前に出ていたローブの男のフードの前が切れて顔があらわになる。
そして、小刀を胸の位置にもっていき、右手に握った刀の柄の頭に左手を添えて突きのように押し出す。
容赦なく胸に突き刺さった。
刺さった刃を胸から抜くと、どす黒い血が一緒に出てきて小都音を汚した。
男が崩れるように跪く。
「どう? 死にかけた感想は?」
小都音がそう口にした途端、黒い血がなくなった。
白いローブの男の胸にも傷はない。
そもそもフードも切れていない。
なんだ今のは……。
幻覚だったのか?
「立ちなさい」
胸倉を掴んで壁に叩きつけるように立たせ、今度は本当に小刀を抜き、ぴたりと男の首筋に刃を押し当てる。
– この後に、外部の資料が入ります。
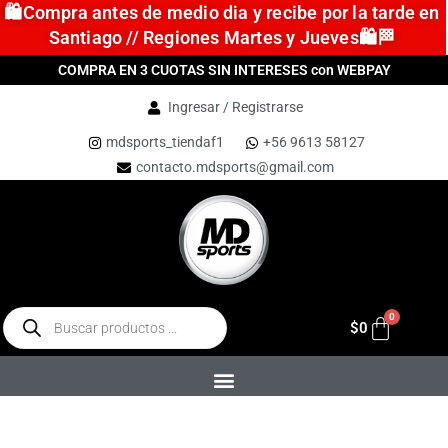
🛍️Compra antes de medio dia y recibe por la tarde en
Santiago // Regiones Martes y Jueves🛍️🏁
COMPRA EN 3 CUOTAS SIN INTERESES con WEBPAY
Ingresar / Registrarse
mdsports_tiendaf1
+56 9613 58127
contacto.mdsports@gmail.com
$
0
肉に食い込み赤い線ができ血がにじみ出るようにして流れた。
「選びなさい。死にますか? もし生きていたいなら……、そうですね。10秒、瞬きをがまんなさい」
怖い女だ。
それにしても弱い。
反撃どころか反応することもままならない。
体をがくがくと振るわせ、引きつった表情で目を閉じるのを耐えている。
後ろの男も何もできず、何も言えずにただ杖を両手でもって構えているだけだ。
もし高度な術者なら高速の詠唱でもって反撃にでも出ればよい。
もちろん命はないかもしれないが。
彼らは死を恐れない天使や騎士とは決定的に違う。
10秒が経って、首筋から刀を離す。
杖が手から滑り落ち、からんと音を立てて転がる。
そしてぺたんと床に膝が落ちた。
二人とも動けないままだ。
「いくぞ、小都音」
「はい」
小刀を鞘に納めるのを確認して、俺たちは先を急いだ。